Task directions —
Word for word, copy the data that follows and skip its pictures.

Information given —
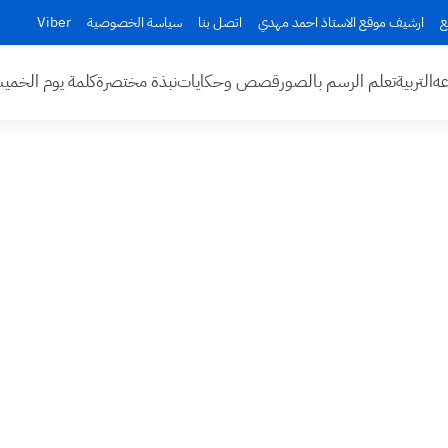
ع
ارشيف موقع الاستاذ احمد مهدي
اتصل بنا
سياسة الخصوصية
Viber
عه
التربية
تعلم الرسم بالصور
قصص وحكايات
نبذة مختصرة
كلمة يوم الخم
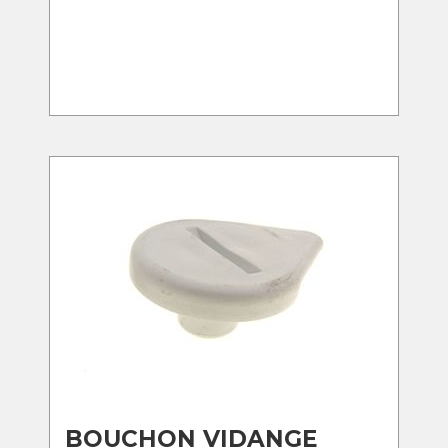
BOUCHON VIDANGE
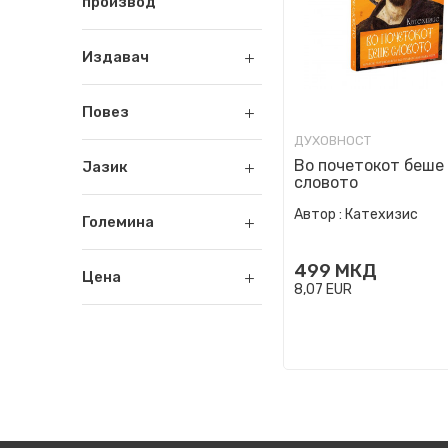
производ
Издавач
Повез
ДУХОВНОСТ
Во почетокот беше
Јазик
словото
Автор :
Катехизис
Големина
499
МКД
Цена
8,07
EUR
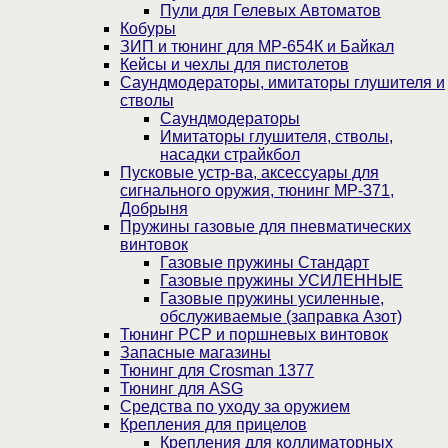
Пули для Гелевых Автоматов
Кобуры
ЗИП и тюнинг для МР-654К и Байкал
Кейсы и чехлы для пистолетов
Саундмодераторы, имитаторы глушителя и
стволы
Саундмодераторы
Имитаторы глушителя, стволы,
насадки страйкбол
Пусковые устр-ва, аксессуары для
сигнального оружия, тюнинг МР-371,
Добрыня
Пружины газовые для пневматических
винтовок
Газовые пружины Стандарт
Газовые пружины УСИЛЕННЫЕ
Газовые пружины усиленные,
обслуживаемые (заправка Азот)
Тюнинг PCP и поршневых винтовок
Запасные магазины
Тюнинг для Crosman 1377
Тюнинг для ASG
Средства по уходу за оружием
Крепления для прицелов
Крепления для коллиматорных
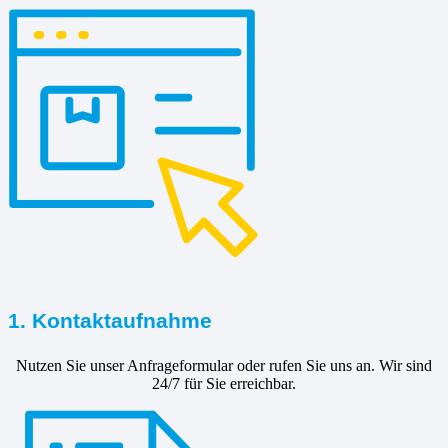
1. Kontaktaufnahme
Nutzen Sie unser Anfrageformular oder rufen Sie uns an. Wir sind
24/7 für Sie erreichbar.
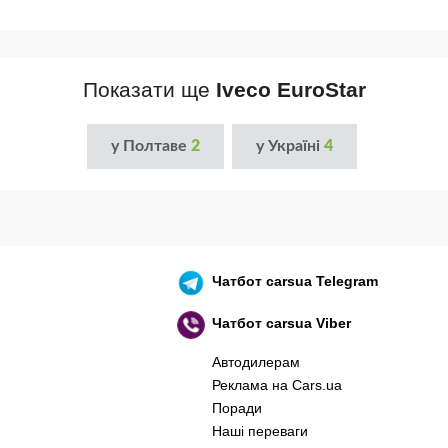
Показати ще
Iveco EuroStar
у Полтаве
2
у Україні
4
Чатбот
carsua Telegram
Чатбот
carsua Viber
Автодилерам
Реклама на Cars.ua
Поради
Наші переваги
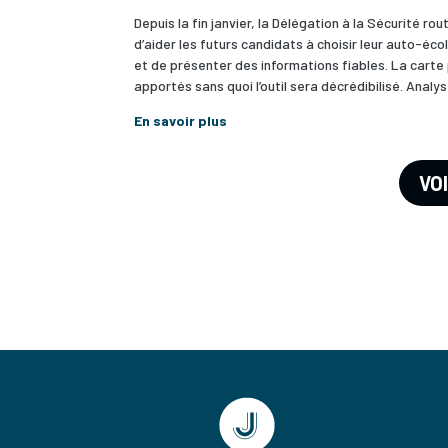
Depuis la fin janvier, la Délégation à la Sécurité ro
d’aider les futurs candidats à choisir leur auto-éc
et de présenter des informations fiables. La carte p
apportés sans quoi l’outil sera décrédibilisé. Analys
En savoir plus
VO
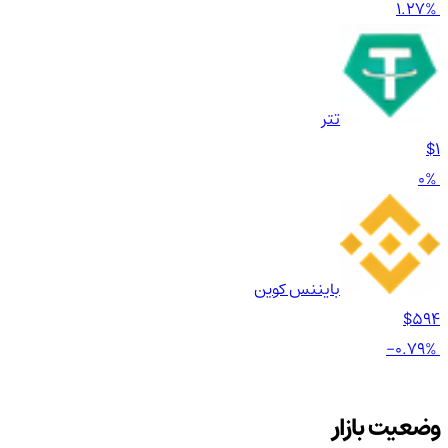
1.27%
تتر
$1
0%
بایننس کوین
$594
-0.79%
وضعیت بازار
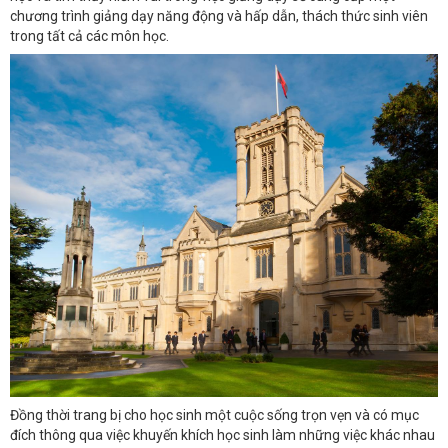
chương trình giảng dạy năng động và hấp dẫn, thách thức sinh viên
trong tất cả các môn học.
Đồng thời trang bị cho học sinh một cuộc sống trọn vẹn và có mục
đích thông qua việc khuyến khích học sinh làm những việc khác nhau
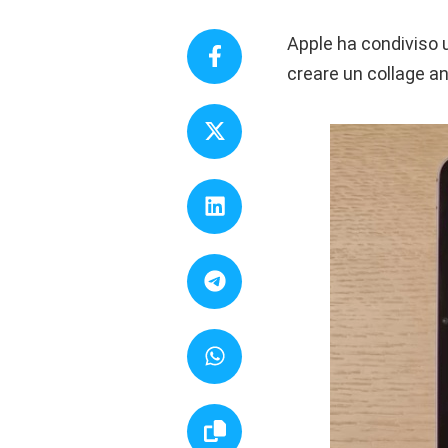
Apple ha condiviso u
creare un collage a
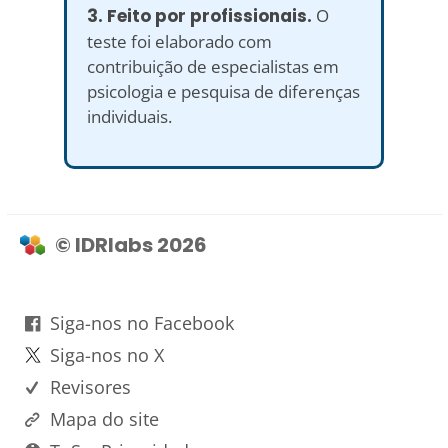
3. Feito por profissionais.
O
teste foi elaborado com
contribuição de especialistas em
psicologia e pesquisa de diferenças
individuais.
© IDRlabs 2026
Siga-nos no Facebook
Siga-nos no X
Revisores
Mapa do site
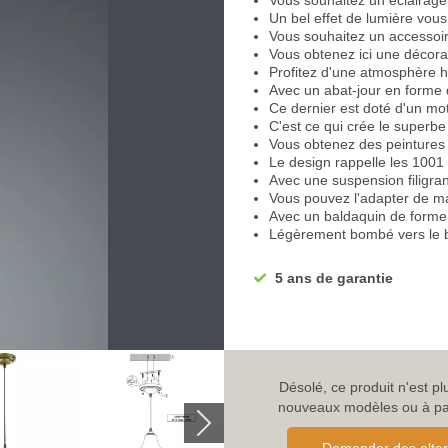
Vous souhaitez un éclairage
Un bel effet de lumière vous
Vous souhaitez un accessoir
Vous obtenez ici une décora
Profitez d'une atmosphère h
Avec un abat-jour en forme 
Ce dernier est doté d'un moti
C'est ce qui crée le superbe
Vous obtenez des peintures
Le design rappelle les 1001 
Avec une suspension filigra
Vous pouvez l'adapter de ma
Avec un baldaquin de forme
Légèrement bombé vers le 
La suspension est fabriquée
Finition en laiton vieilli pou
5 ans de garantie
Avec une tension de foncti
habituel)
La
suspension
est marquée
Convient à une utilisation en
La hauteur maximale est d
Avec un diamètre de 19 cm
Désolé, ce produit n'est p
La douille d'ampoule intégr
nouveaux modèles ou à parc
Convient à une puissance m
Une seule ampoule est néces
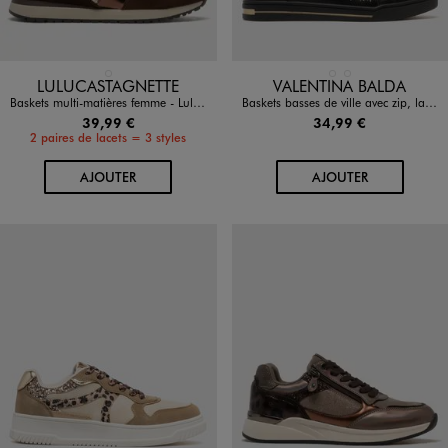
Disponible en 1 coloris
Disponible en 2 coloris
MARRON FONCE
MARRON CLAIR
NOIR STANDARD
LULUCASTAGNETTE
VALENTINA BALDA
Baskets multi-matières femme - LuluCastagnette
Baskets basses de ville avec zip, lacets et détails girly femme
39,99 €
34,99 €
2 paires de lacets = 3 styles
AU PANIER
AU PANIER
AJOUTER
AJOUTER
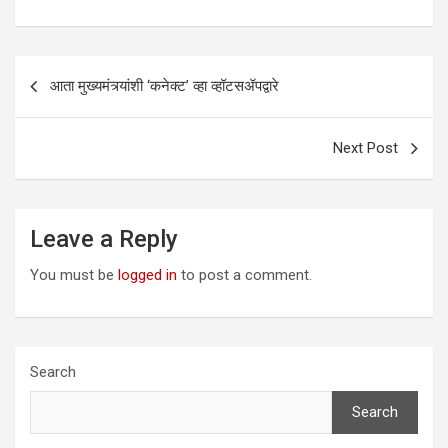
Post
आता मुख्यमंत्र्यांशी ‘कनेक्ट’ व्हा व्हॉटसॲपद्वारे
navigation
Next Post
Leave a Reply
You must be
logged in
to post a comment.
Search
Search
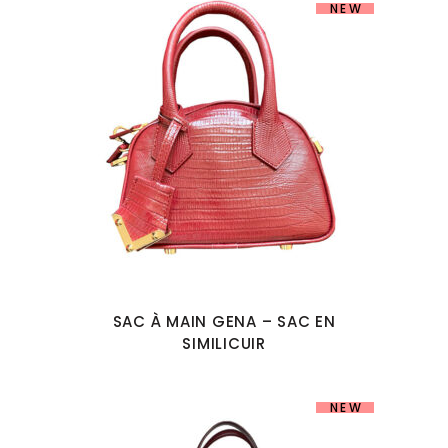
NEW
SAC À MAIN GENA – SAC EN
SIMILICUIR
NEW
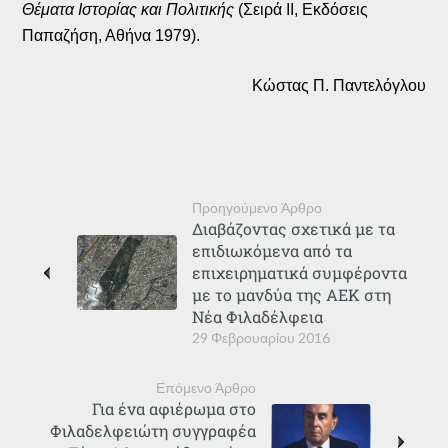
Θέματα Ιστορίας και Πολιτικής
(Σειρά ΙΙ, Εκδόσεις
Παπαζήση, Αθήνα 1979).
Κώστας Π. Παντελόγλου
Προηγούμενο Άρθρο
Διαβάζοντας σχετικά με τα
επιδιωκόμενα από τα
επιχειρηματικά συμφέροντα
με το μανδύα της ΑΕΚ στη
Νέα Φιλαδέλφεια
29 Φεβρουαρίου 2016
Επόμενο Άρθρο
Για ένα αφιέρωμα στο
Φιλαδελφειώτη συγγραφέα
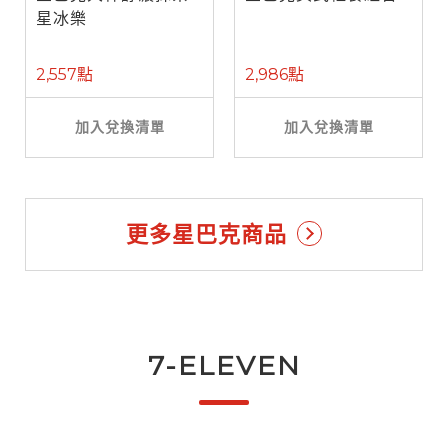
星冰樂
2,557點
2,986點
加入兌換清單
加入兌換清單
更多星巴克商品
7-ELEVEN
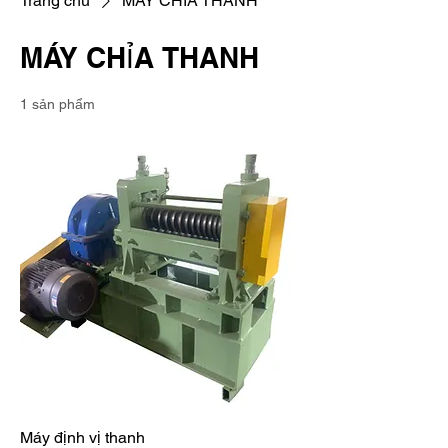
Trang chủ
MÁY CHỈA THANH
MÁY CHỈA THANH
1 sản phẩm
Máy định vị thanh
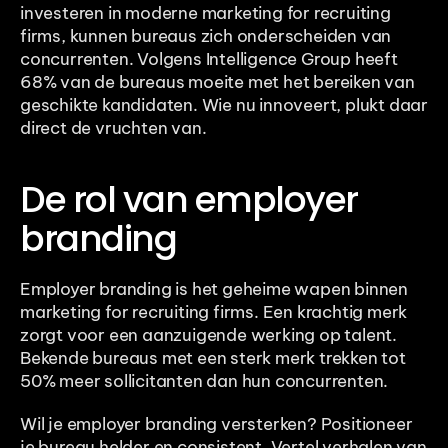
investeren in moderne marketing for recruiting 
firms, kunnen bureaus zich onderscheiden van 
concurrenten. Volgens Intelligence Group heeft 
68% van de bureaus moeite met het bereiken van 
geschikte kandidaten. Wie nu innoveert, plukt daar 
direct de vruchten van.
De rol van employer 
branding
Employer branding is het geheime wapen binnen 
marketing for recruiting firms. Een krachtig merk 
zorgt voor een aanzuigende werking op talent. 
Bekende bureaus met een sterk merk trekken tot 
50% meer sollicitanten dan hun concurrenten.
Wil je employer branding versterken? Positioneer 
je bureau helder en consistent. Vertel verhalen van 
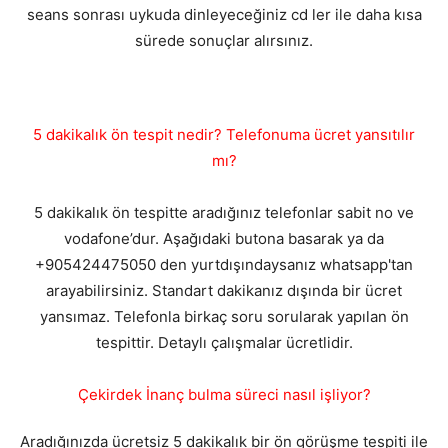
seans sonrası uykuda dinleyeceğiniz cd ler ile daha kısa
sürede sonuçlar alırsınız.
5 dakikalık ön tespit nedir? Telefonuma ücret yansıtılır
mı?
5 dakikalık ön tespitte aradığınız telefonlar sabit no ve
vodafone’dur. Aşağıdaki butona basarak ya da
+905424475050 den yurtdışındaysanız whatsapp'tan
arayabilirsiniz. Standart dakikanız dışında bir ücret
yansımaz. Telefonla birkaç soru sorularak yapılan ön
tespittir. Detaylı çalışmalar ücretlidir.
Çekirdek İnanç bulma süreci nasıl işliyor?
Aradığınızda ücretsiz 5 dakikalık bir ön görüşme tespiti ile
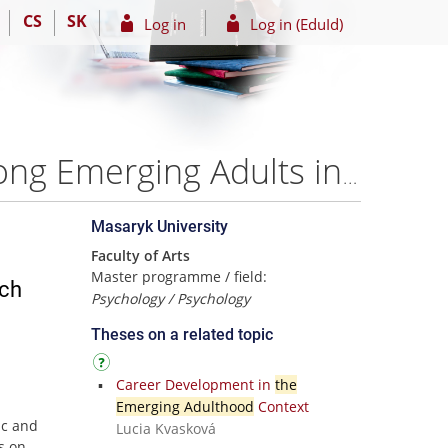
CS
SK
Log in
Log in (EduId)
Subjective Perception of Transition to Adulthood Among Emerging Adults in the Czech Republic and Portugal – Mgr. Hana Adameová
Masaryk University
Faculty of Arts
Master programme / field:
ech
Psychology / Psychology
Theses on a related topic
Career Development in
the
Emerging Adulthood
Context
ic and
Lucia Kvasková
es on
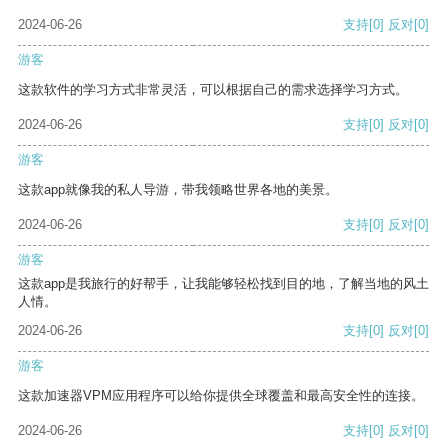
2024-06-26
支持
[0]
反对
[0]
游客
这款软件的学习方式非常灵活，可以根据自己的需求选择学习方式。
2024-06-26
支持
[0]
反对
[0]
游客
这款app就像我的私人导游，带我领略世界各地的美景。
2024-06-26
支持
[0]
反对
[0]
游客
这款app是我旅行的好帮手，让我能够轻松找到目的地，了解当地的风土
人情。
2024-06-26
支持
[0]
反对
[0]
游客
这款加速器VPM应用程序可以给你提供全球覆盖和最高安全性的连接。
2024-06-26
支持
[0]
反对
[0]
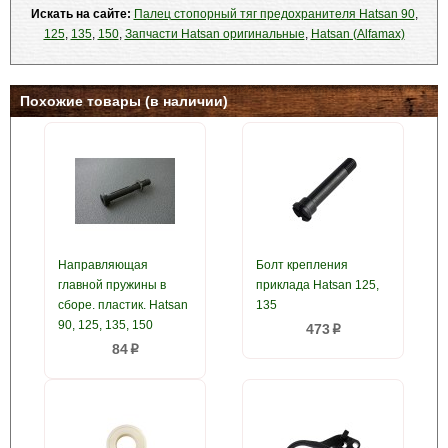
Искать на сайте:
Палец стопорный тяг предохранителя Hatsan 90
,
125
,
135
,
150
,
Запчасти Hatsan оригинальные
,
Hatsan (Alfamax)
Похожие товары (в наличии)
Направляющая
Болт крепления
главной пружины в
приклада Hatsan 125,
сборе. пластик. Hatsan
135
90, 125, 135, 150
473
p
84
p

Output below —
ع
ارشيف موقع الاستاذ احمد مهدي
اتصل بنا
سياسة الخصوصية
Viber
عه
التربية
تعلم الرسم بالصور
قصص وحكايات
نبذة مختصرة
كلمة يوم الخم
BOUCHON VIDANGE
производ
Издавач
Повез
ДУХОВНОСТ
Во почетокот беше
Јазик
словото
Автор :
Катехизис
Големина
499
МКД
Цена
8,07
EUR
Пули для Гелевых Автоматов
Кобуры
ЗИП и тюнинг для МР-654К и Байкал
Кейсы и чехлы для пистолетов
Саундмодераторы, имитаторы глушителя и
стволы
Саундмодераторы
Имитаторы глушителя, стволы,
насадки страйкбол
Пусковые устр-ва, аксессуары для
сигнального оружия, тюнинг МР-371,
Добрыня
Пружины газовые для пневматических
винтовок
Газовые пружины Стандарт
Газовые пружины УСИЛЕННЫЕ
Газовые пружины усиленные,
обслуживаемые (заправка Азот)
Тюнинг PCP и поршневых винтовок
Запасные магазины
Тюнинг для Crosman 1377
Тюнинг для ASG
Средства по уходу за оружием
Крепления для прицелов
Крепления для коллиматорных
1. Kontaktaufnahme
Nutzen Sie unser Anfrageformular oder rufen Sie uns an. Wir sind
24/7 für Sie erreichbar.
Показати ще
Iveco EuroStar
у Полтаве
2
у Україні
4
Чатбот
carsua Telegram
Чатбот
carsua Viber
Автодилерам
Реклама на Cars.ua
Поради
Наші переваги
Depuis la fin janvier, la Délégation à la Sécurité ro
d’aider les futurs candidats à choisir leur auto-éc
et de présenter des informations fiables. La carte p
apportés sans quoi l’outil sera décrédibilisé. Analys
En savoir plus
VO
1.27%
تتر
$1
0%
بایننس کوین
$594
-0.79%
وضعیت بازار
chương trình giảng dạy năng động và hấp dẫn, thách thức sinh viên
trong tất cả các môn học.
Đồng thời trang bị cho học sinh một cuộc sống trọn vẹn và có mục
đích thông qua việc khuyến khích học sinh làm những việc khác nhau
Apple ha condiviso u
creare un collage a
3. Feito por profissionais.
O
teste foi elaborado com
contribuição de especialistas em
psicologia e pesquisa de diferenças
individuais.
© IDRlabs 2026
Siga-nos no Facebook
Siga-nos no X
Revisores
Mapa do site
Vous souhaitez un éclairage
Un bel effet de lumière vous
Vous souhaitez un accessoir
Vous obtenez ici une décora
Profitez d'une atmosphère h
Avec un abat-jour en forme 
Ce dernier est doté d'un moti
C'est ce qui crée le superbe
Vous obtenez des peintures
Le design rappelle les 1001 
Avec une suspension filigra
Vous pouvez l'adapter de ma
Avec un baldaquin de forme
Légèrement bombé vers le 
La suspension est fabriquée
Finition en laiton vieilli pou
5 ans de garantie
Avec une tension de foncti
habituel)
La
suspension
est marquée
Convient à une utilisation en
La hauteur maximale est d
Avec un diamètre de 19 cm
Désolé, ce produit n'est p
La douille d'ampoule intégr
nouveaux modèles ou à parc
Convient à une puissance m
Une seule ampoule est néces
Disponible en 1 coloris
Disponible en 2 coloris
MARRON FONCE
MARRON CLAIR
NOIR STANDARD
LULUCASTAGNETTE
VALENTINA BALDA
Baskets multi-matières femme - LuluCastagnette
Baskets basses de ville avec zip, lacets et détails girly femme
39,99 €
34,99 €
2 paires de lacets = 3 styles
AU PANIER
AU PANIER
AJOUTER
AJOUTER
Post
आता मुख्यमंत्र्यांशी ‘कनेक्ट’ व्हा व्हॉटसॲपद्वारे
navigation
Next Post
Leave a Reply
You must be
logged in
to post a comment.
Search
Search
NEW
SAC À MAIN GENA – SAC EN
SIMILICUIR
NEW
Θέματα Ιστορίας και Πολιτικής
(Σειρά ΙΙ, Εκδόσεις
Παπαζήση, Αθήνα 1979).
Κώστας Π. Παντελόγλου
Προηγούμενο Άρθρο
Διαβάζοντας σχετικά με τα
επιδιωκόμενα από τα
επιχειρηματικά συμφέροντα
με το μανδύα της ΑΕΚ στη
Νέα Φιλαδέλφεια
29 Φεβρουαρίου 2016
Επόμενο Άρθρο
Για ένα αφιέρωμα στο
Φιλαδελφειώτη συγγραφέα
星冰樂
2,557點
2,986點
加入兌換清單
加入兌換清單
更多星巴克商品
7-ELEVEN
Trang chủ
MÁY CHỈA THANH
MÁY CHỈA THANH
1 sản phẩm
Máy định vị thanh
investeren in moderne marketing for recruiting 
firms, kunnen bureaus zich onderscheiden van 
concurrenten. Volgens Intelligence Group heeft 
68% van de bureaus moeite met het bereiken van 
geschikte kandidaten. Wie nu innoveert, plukt daar 
direct de vruchten van.
De rol van employer 
branding
Employer branding is het geheime wapen binnen 
marketing for recruiting firms. Een krachtig merk 
zorgt voor een aanzuigende werking op talent. 
Bekende bureaus met een sterk merk trekken tot 
50% meer sollicitanten dan hun concurrenten.
Wil je employer branding versterken? Positioneer 
je bureau helder en consistent. Vertel verhalen van 
seans sonrası uykuda dinleyeceğiniz cd ler ile daha kısa
sürede sonuçlar alırsınız.
5 dakikalık ön tespit nedir? Telefonuma ücret yansıtılır
mı?
5 dakikalık ön tespitte aradığınız telefonlar sabit no ve
vodafone’dur. Aşağıdaki butona basarak ya da
+905424475050 den yurtdışındaysanız whatsapp'tan
arayabilirsiniz. Standart dakikanız dışında bir ücret
yansımaz. Telefonla birkaç soru sorularak yapılan ön
tespittir. Detaylı çalışmalar ücretlidir.
Çekirdek İnanç bulma süreci nasıl işliyor?
Aradığınızda ücretsiz 5 dakikalık bir ön görüşme tespiti ile
CS
SK
Log in
Log in (EduId)
Subjective Perception of Transition to Adulthood Among Emerging Adults in the Czech Republic and Portugal – Mgr. Hana Adameová
Masaryk University
Faculty of Arts
Master programme / field:
ech
Psychology / Psychology
Theses on a related topic
Career Development in
the
Emerging Adulthood
Context
ic and
Lucia Kvasková
es on
2024-06-26
支持
[0]
反对
[0]
游客
这款软件的学习方式非常灵活，可以根据自己的需求选择学习方式。
2024-06-26
支持
[0]
反对
[0]
游客
这款app就像我的私人导游，带我领略世界各地的美景。
2024-06-26
支持
[0]
反对
[0]
游客
这款app是我旅行的好帮手，让我能够轻松找到目的地，了解当地的风土
人情。
2024-06-26
支持
[0]
反对
[0]
游客
这款加速器VPM应用程序可以给你提供全球覆盖和最高安全性的连接。
2024-06-26
支持
[0]
反对
[0]
Искать на сайте:
Палец стопорный тяг предохранителя Hatsan 90
,
125
,
135
,
150
,
Запчасти Hatsan оригинальные
,
Hatsan (Alfamax)
Похожие товары (в наличии)
Направляющая
Болт крепления
главной пружины в
приклада Hatsan 125,
сборе. пластик. Hatsan
135
90, 125, 135, 150
473
p
84
p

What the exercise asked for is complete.